Ah, say their defenders, but these cuts will be good for poor people. According to the New York Times, Rep. Joe L. Barton (R-Tex.), an architect of the Medicaid proposals, said the higher co-payments were needed to "encourage personal responsibility" among low-income people. Spoken like a congressman who never has to worry about his taxpayer-provided health coverage.
And that is just one instance among many of corporate interests being shielded from cuts, while child support enforcement and foster care programs were sliced. Shortly before the bill went to the House floor, Republican leaders, at the insistence of a group of GOP lawmakers from Ohio, dropped a $1.9 billion cut that would have changed Medicare payments to oxygen equipment manufacturers. The main beneficiary of this change was Invacare Corp. of Elyria, Ohio.
Sen.
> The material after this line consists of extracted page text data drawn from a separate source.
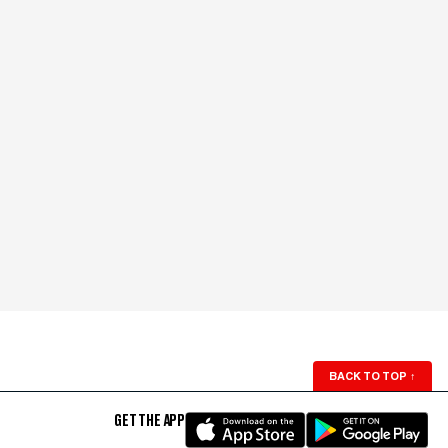
BACK TO TOP
↑
GET THE APP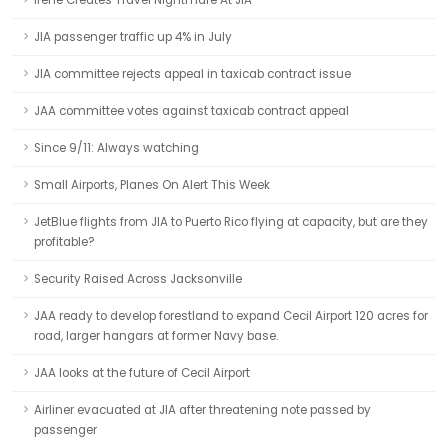
Irene Creates Travel Nightmare At JIA
JIA passenger traffic up 4% in July
JIA committee rejects appeal in taxicab contract issue
JAA committee votes against taxicab contract appeal
Since 9/11: Always watching
Small Airports, Planes On Alert This Week
JetBlue flights from JIA to Puerto Rico flying at capacity, but are they
profitable?
Security Raised Across Jacksonville
JAA ready to develop forestland to expand Cecil Airport 120 acres for
road, larger hangars at former Navy base.
JAA looks at the future of Cecil Airport
Airliner evacuated at JIA after threatening note passed by
passenger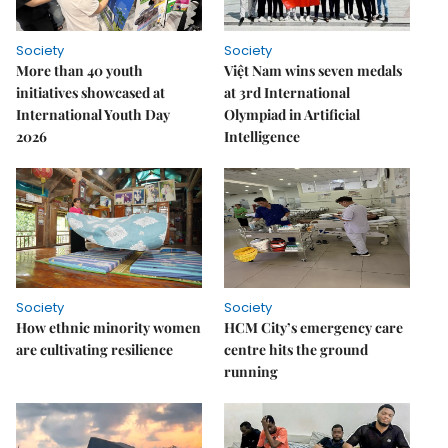
Society
Society
More than 40 youth
Việt Nam wins seven medals
initiatives showcased at
at 3rd International
International Youth Day
Olympiad in Artificial
2026
Intelligence
Society
Society
How ethnic minority women
HCM City’s emergency care
are cultivating resilience
centre hits the ground
running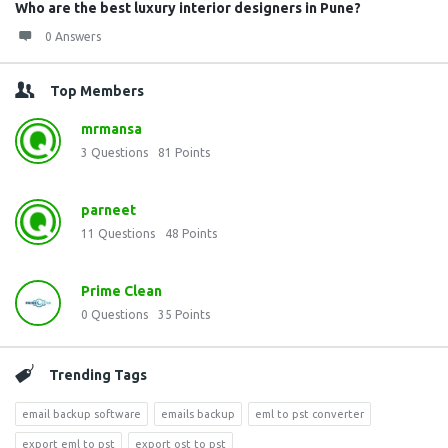
Who are the best luxury interior designers in Pune?
0 Answers
Top Members
mrmansa
3
Questions
81
Points
parneet
11
Questions
48
Points
Prime Clean
0
Questions
35
Points
Trending Tags
email backup software
emails backup
eml to pst converter
export eml to pst
export ost to pst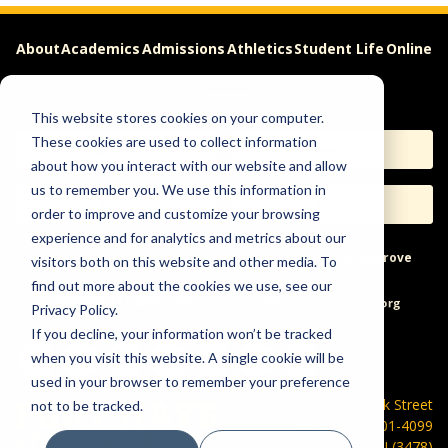
About
Academics
Admissions
Athletics
Student Life
Online
Careers
This website stores cookies on your computer.
These cookies are used to collect information
Apply
Request Info
about how you interact with our website and allow
us to remember you. We use this information in
Visit
Give
order to improve and customize your browsing
experience and for analytics and metrics about our
Help & Concerns
Accessibility
Ideas to Improve
visitors both on this website and other media. To
find out more about the cookies we use, see our
Freedom of Expression
Privacy Policy.
If you decline, your information won’t be tracked
when you visit this website. A single cookie will be
used in your browser to remember your preference
600 Park Street
not to be tracked.
Hays, KS 67601-4099
785-628-FHSU (3478)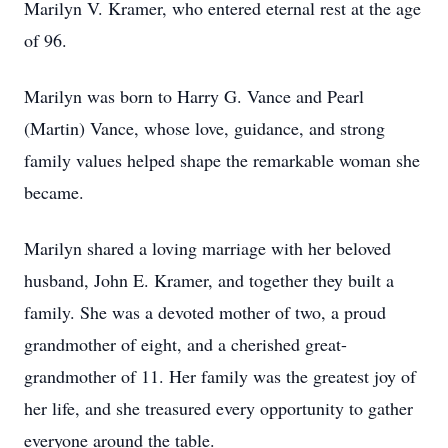
Marilyn V. Kramer, who entered eternal rest at the age
of 96.
Marilyn was born to Harry G. Vance and Pearl
(Martin) Vance, whose love, guidance, and strong
family values helped shape the remarkable woman she
became.
Marilyn shared a loving marriage with her beloved
husband, John E. Kramer, and together they built a
family. She was a devoted mother of two, a proud
grandmother of eight, and a cherished great-
grandmother of 11. Her family was the greatest joy of
her life, and she treasured every opportunity to gather
everyone around the table.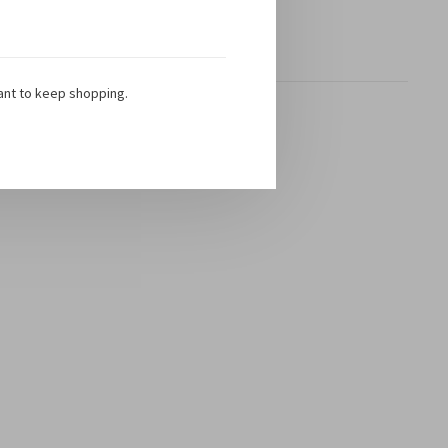
Showing 1 - 1 of 1
ant to keep shopping.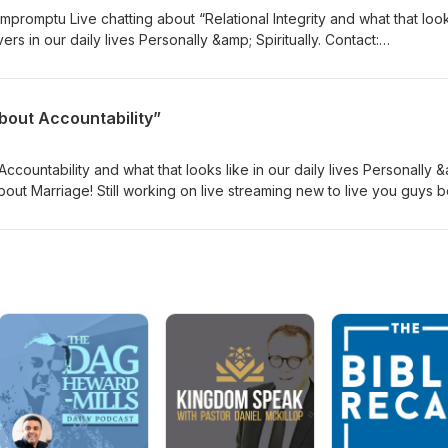
promptu Live chatting about “Relational Integrity and what that look
in our daily lives Personally &amp; Spiritually. Contact:
n Action Podcast Instagram:
itter: @beingluvnaction
bout Accountability”
ccountability and what that looks like in our daily lives Personally 
e about Marriage! Still working on live streaming new to live you guys 
mp; music in the first part of the live! LOL! Let me know what you gu
 Email:beingloveinactionpodcast@gmail.com YouTube: Being Love in A
nactionpodcast Twitter: @beingluvnaction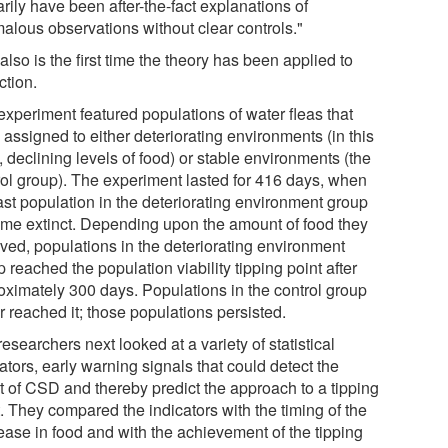
rily have been after-the-fact explanations of
alous observations without clear controls."
also is the first time the theory has been applied to
ction.
experiment featured populations of water fleas that
assigned to either deteriorating environments (in this
 declining levels of food) or stable environments (the
rol group). The experiment lasted for 416 days, when
ast population in the deteriorating environment group
me extinct. Depending upon the amount of food they
ived, populations in the deteriorating environment
 reached the population viability tipping point after
oximately 300 days. Populations in the control group
r reached it; those populations persisted.
esearchers next looked at a variety of statistical
ators, early warning signals that could detect the
t of CSD and thereby predict the approach to a tipping
. They compared the indicators with the timing of the
ease in food and with the achievement of the tipping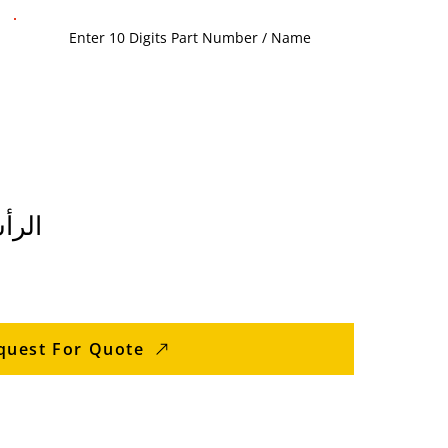
خارجي
quest For Quote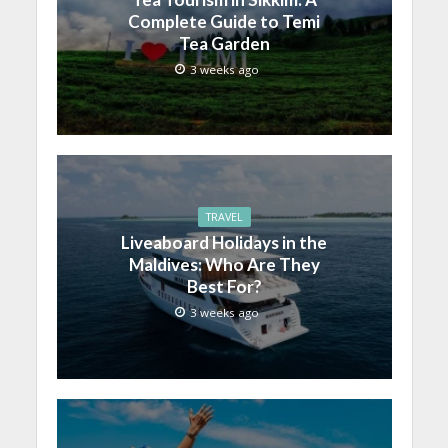
Complete Guide to Temi
Tea Garden
3 weeks ago
TRAVEL
Liveaboard Holidays in the
Maldives: Who Are They
Best For?
3 weeks ago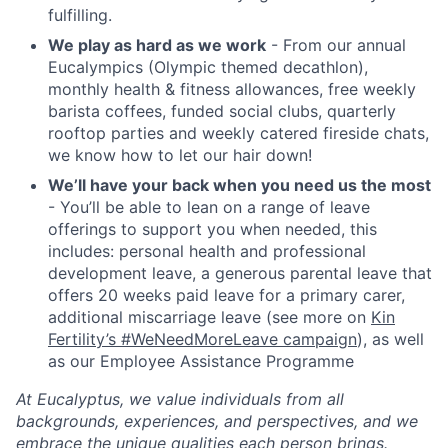
fulfilling.
We play as hard as we work
- From our annual
Eucalympics (Olympic themed decathlon),
monthly health & fitness allowances, free weekly
barista coffees, funded social clubs, quarterly
rooftop parties and weekly catered fireside chats,
we know how to let our hair down!
We’ll have your back when you need us the most
- You’ll be able to lean on a range of leave
offerings to support you when needed, this
includes: personal health and professional
development leave, a generous parental leave that
offers 20 weeks paid leave for a primary carer,
additional miscarriage leave (see more on
Kin
Fertility’s #WeNeedMoreLeave campaign
), as well
as our Employee Assistance Programme
At Eucalyptus, we value individuals from all
backgrounds, experiences, and perspectives, and we
embrace the unique qualities each person brings.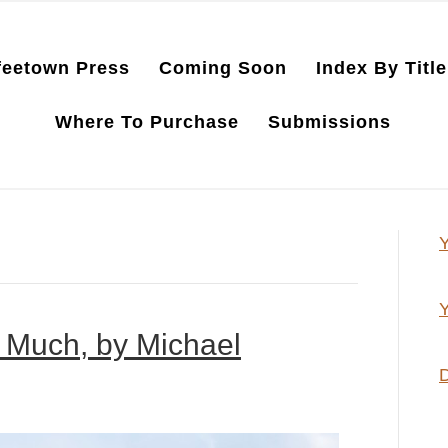
feetown Press
Coming Soon
Index By Title
Where To Purchase
Submissions
Y
Y
 Much, by Michael
D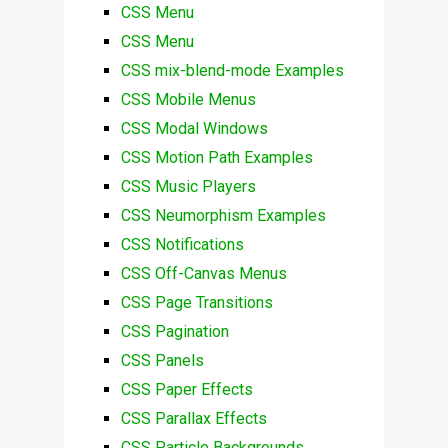
CSS Menu
CSS Menu
CSS mix-blend-mode Examples
CSS Mobile Menus
CSS Modal Windows
CSS Motion Path Examples
CSS Music Players
CSS Neumorphism Examples
CSS Notifications
CSS Off-Canvas Menus
CSS Page Transitions
CSS Pagination
CSS Panels
CSS Paper Effects
CSS Parallax Effects
CSS Particle Backgrounds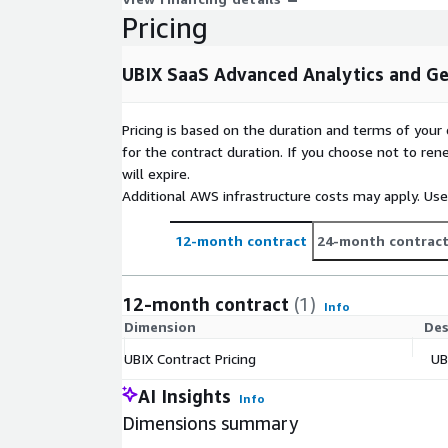
Pricing
UBIX SaaS Advanced Analytics and G
Pricing is based on the duration and terms of your 
for the contract duration. If you choose not to ren
will expire.
Additional AWS infrastructure costs may apply. Us
12-month contract
24-month contrac
12-month contract
(1)
Info
Dimension
Des
UBIX Contract Pricing
UB
AI Insights
Info
Dimensions summary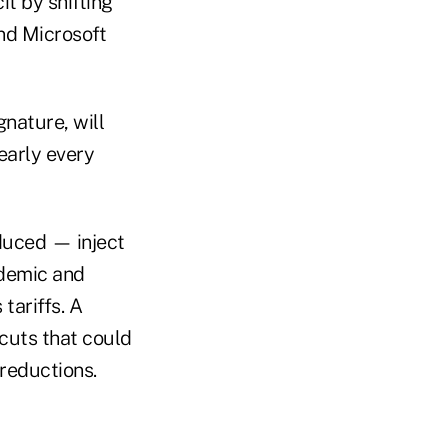
it by shifting
nd Microsoft
nature, will
early every
duced — inject
ndemic and
tariffs. A
cuts that could
 reductions.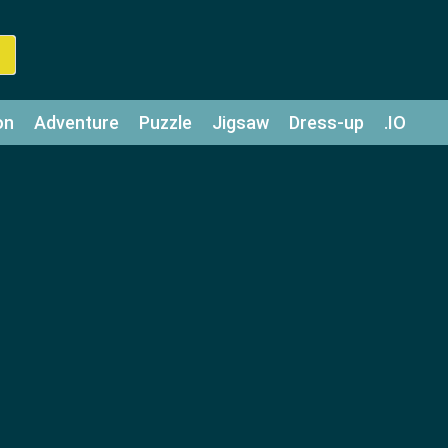
on
Adventure
Puzzle
Jigsaw
Dress-up
.IO
z
Strategy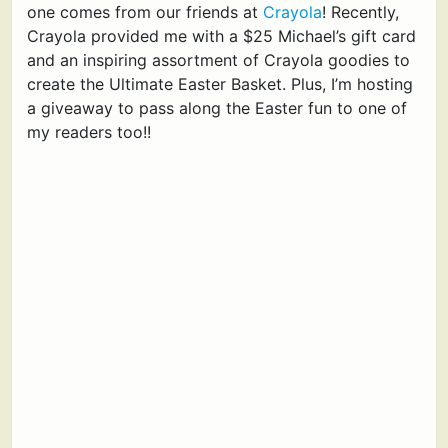
one comes from our friends at
Crayola
! Recently,
Crayola provided me with a $25 Michael’s gift card
and an inspiring assortment of Crayola goodies to
create the Ultimate Easter Basket. Plus, I’m hosting
a giveaway to pass along the Easter fun to one of
my readers too!!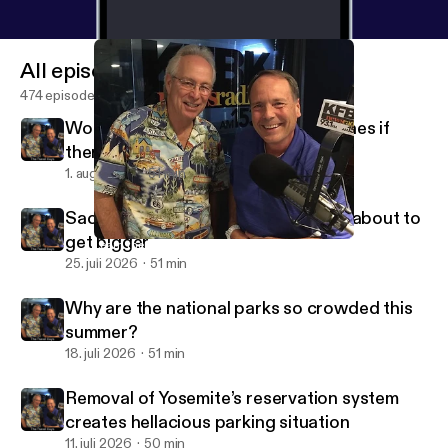
All episodes
474 episodes
Would people behave better on planes if
there were a dress code?
1. aug. 2026
51 min
Sacramento International Airport is about to
get bigger
Learn the worst traffic cities in the country
Travel Guys Radio
25. juli 2026
51 min
Why are the national parks so crowded this
summer?
18. juli 2026
51 min
Removal of Yosemite’s reservation system
creates hellacious parking situation
11. juli 2026
50 min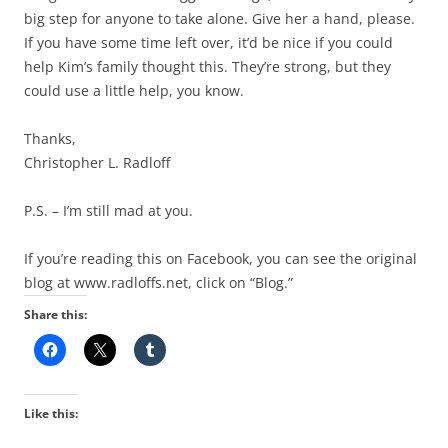
big step for anyone to take alone. Give her a hand, please.
If you have some time left over, it’d be nice if you could
help Kim’s family thought this. They’re strong, but they
could use a little help, you know.
Thanks,
Christopher L. Radloff
P.S. – I’m still mad at you.
If you’re reading this on Facebook, you can see the original
blog at www.radloffs.net, click on “Blog.”
Share this:
Like this: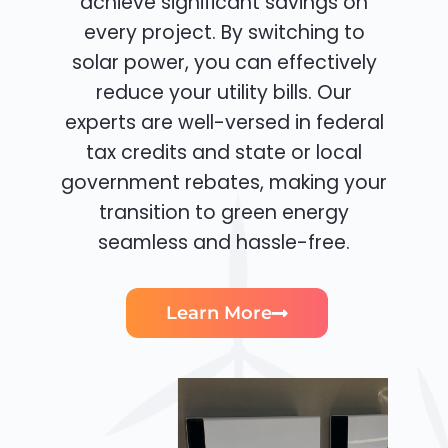
achieve significant savings on
every project. By switching to
solar power, you can effectively
reduce your utility bills. Our
experts are well-versed in federal
tax credits and state or local
government rebates, making your
transition to green energy
seamless and hassle-free.
Learn More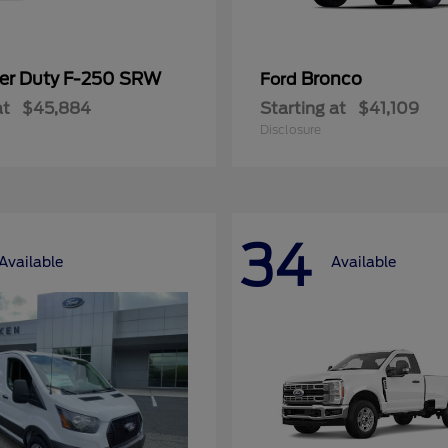
er Duty F-250 SRW
Bronco
Ford
at
$45,884
Starting at
$41,109
Disclosure
34
Available
Available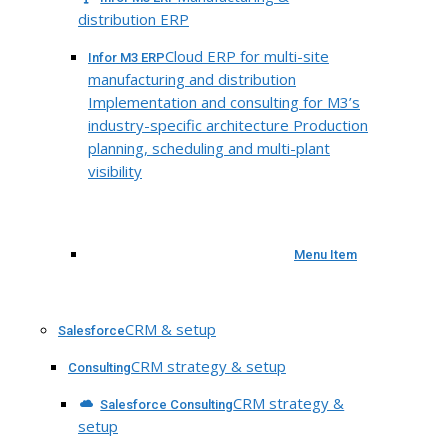
distribution ERP
Cloud ERP for multi-site
Infor M3 ERP
manufacturing and distribution
Implementation and consulting for M3’s
industry-specific architecture Production
planning, scheduling and multi-plant
visibility
Menu Item
CRM & setup
Salesforce
CRM strategy & setup
Consulting
CRM strategy &
Salesforce Consulting
setup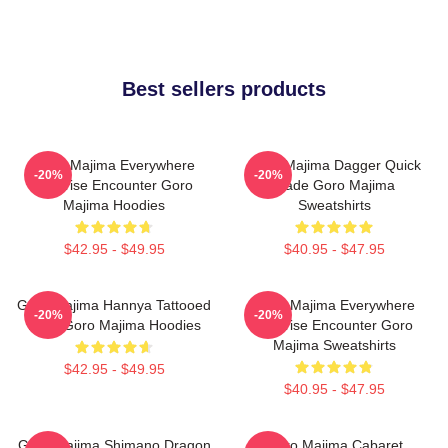
Best sellers products
Goro Majima Everywhere
Goro Majima Dagger Quick
-20%
-20%
Surprise Encounter Goro
Blade Goro Majima
Majima Hoodies
Sweatshirts
$42.95 - $49.95
$40.95 - $47.95
Goro Majima Hannya Tattooed
Goro Majima Everywhere
-20%
-20%
Back Goro Majima Hoodies
Surprise Encounter Goro
Majima Sweatshirts
$42.95 - $49.95
$40.95 - $47.95
Goro Majima Shimano Dragon
Goro Majima Cabaret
Norm Coleman (R-Minn.) [Remember, he is Wellstone's replacement, and was a Democrat associated with Clinton, in a world gone evil] opposed the original, milder Senate budget bill but turned around and voted for the final, harsher bill. According to Congress Daily, Coleman backed the final budget "after negotiators took out cuts affecting his state's sugar beet growers." Coleman told the paper: "Karl Rove called me and asked what I wanted. A few hours later it was out of the bill."
The good news is that this budget is not law yet. Sen. Kent Conrad (D-N.D.) used a clever procedural maneuver to force it back to the House for one more vote next year.
When this 774-page behemoth hit the House floor shortly after 1 a.m. on Dec. 19, many members were not fully aware of what was in it. Now that they know, maybe some of the moderate Republicans who caved to their leadership and voted for it will save their party's honor by killing this special-interest mess. [And what of the Democratic Leaders who took a powder on behalf of big $ donors to the Dem Party?] If I may borrow from Mr. Barton, doing so would definitely "encourage personal responsibility" among Republican leaders.